Exercise goal: Among the entries that follow, locate the line with "July 19, 2026" and the line with "increase visibility.". Output those lines and all lines in between, exactly, minus the pictures.
[Input for this task — start]
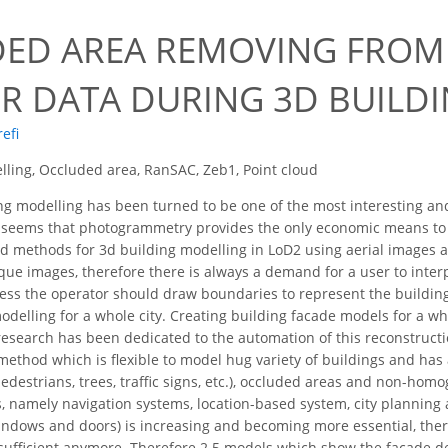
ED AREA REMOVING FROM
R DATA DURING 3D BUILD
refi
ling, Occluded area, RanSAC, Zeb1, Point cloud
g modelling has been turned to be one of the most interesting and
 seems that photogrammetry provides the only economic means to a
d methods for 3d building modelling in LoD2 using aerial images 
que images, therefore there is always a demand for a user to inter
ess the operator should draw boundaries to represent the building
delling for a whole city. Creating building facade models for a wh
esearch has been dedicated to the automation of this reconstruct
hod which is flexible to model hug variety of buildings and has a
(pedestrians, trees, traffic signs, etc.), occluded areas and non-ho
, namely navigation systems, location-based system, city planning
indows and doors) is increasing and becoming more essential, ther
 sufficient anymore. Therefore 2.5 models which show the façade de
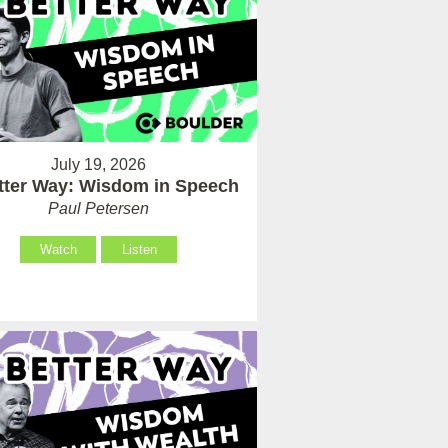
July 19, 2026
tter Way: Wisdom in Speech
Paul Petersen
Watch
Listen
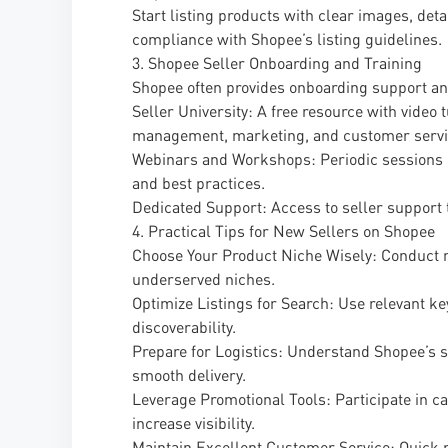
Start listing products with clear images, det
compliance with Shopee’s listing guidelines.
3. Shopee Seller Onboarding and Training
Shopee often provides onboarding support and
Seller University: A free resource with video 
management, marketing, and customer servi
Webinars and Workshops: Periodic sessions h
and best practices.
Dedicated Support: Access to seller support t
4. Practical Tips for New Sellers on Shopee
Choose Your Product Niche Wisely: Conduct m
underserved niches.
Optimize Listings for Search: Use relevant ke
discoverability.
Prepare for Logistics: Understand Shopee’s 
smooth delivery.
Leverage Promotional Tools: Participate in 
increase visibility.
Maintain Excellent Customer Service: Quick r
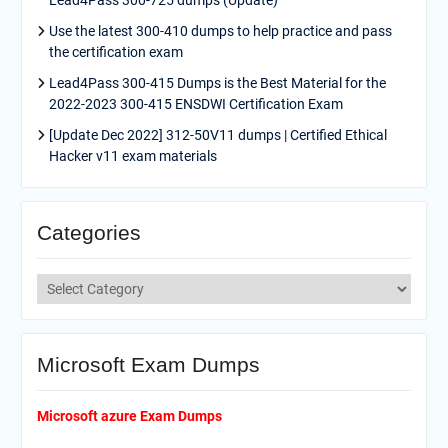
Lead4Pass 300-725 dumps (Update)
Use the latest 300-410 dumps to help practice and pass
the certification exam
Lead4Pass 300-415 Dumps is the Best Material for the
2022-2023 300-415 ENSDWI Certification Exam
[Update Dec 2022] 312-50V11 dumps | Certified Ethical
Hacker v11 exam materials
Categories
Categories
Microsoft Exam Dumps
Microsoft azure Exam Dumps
[Input for this task — finish]
[Input for this task — start]
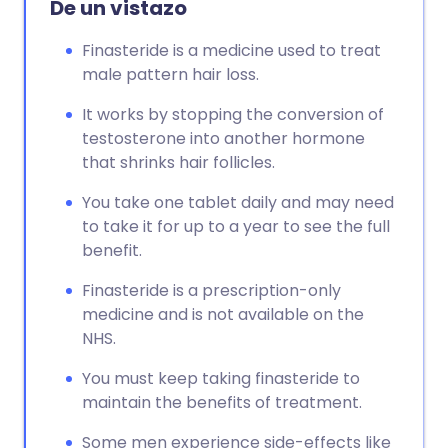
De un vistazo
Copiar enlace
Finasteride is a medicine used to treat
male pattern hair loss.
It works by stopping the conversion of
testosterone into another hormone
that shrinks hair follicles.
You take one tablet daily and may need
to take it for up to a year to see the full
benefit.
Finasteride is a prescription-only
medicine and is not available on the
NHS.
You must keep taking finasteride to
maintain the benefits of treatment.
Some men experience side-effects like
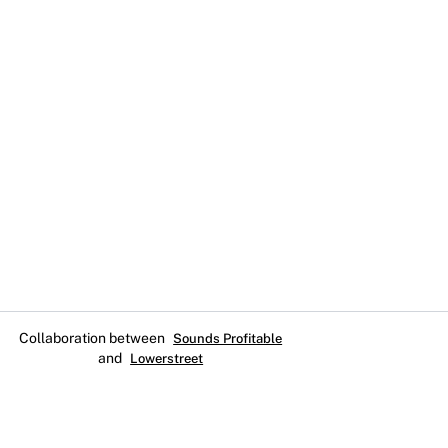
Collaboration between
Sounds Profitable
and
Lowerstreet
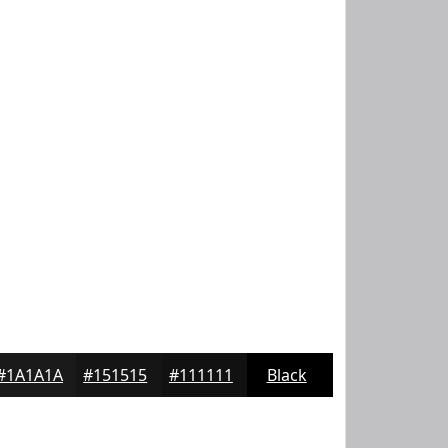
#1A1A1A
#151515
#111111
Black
[Input for this task — finish]
Your solution:
July 19, 2026
tter Way: Wisdom in Speech
Paul Petersen
Watch
Listen
Start listing products with clear images, det
compliance with Shopee’s listing guidelines.
3. Shopee Seller Onboarding and Training
Shopee often provides onboarding support and
Seller University: A free resource with video 
management, marketing, and customer servi
Webinars and Workshops: Periodic sessions h
and best practices.
Dedicated Support: Access to seller support t
4. Practical Tips for New Sellers on Shopee
Choose Your Product Niche Wisely: Conduct m
underserved niches.
Optimize Listings for Search: Use relevant ke
discoverability.
Prepare for Logistics: Understand Shopee’s 
smooth delivery.
Leverage Promotional Tools: Participate in 
increase visibility.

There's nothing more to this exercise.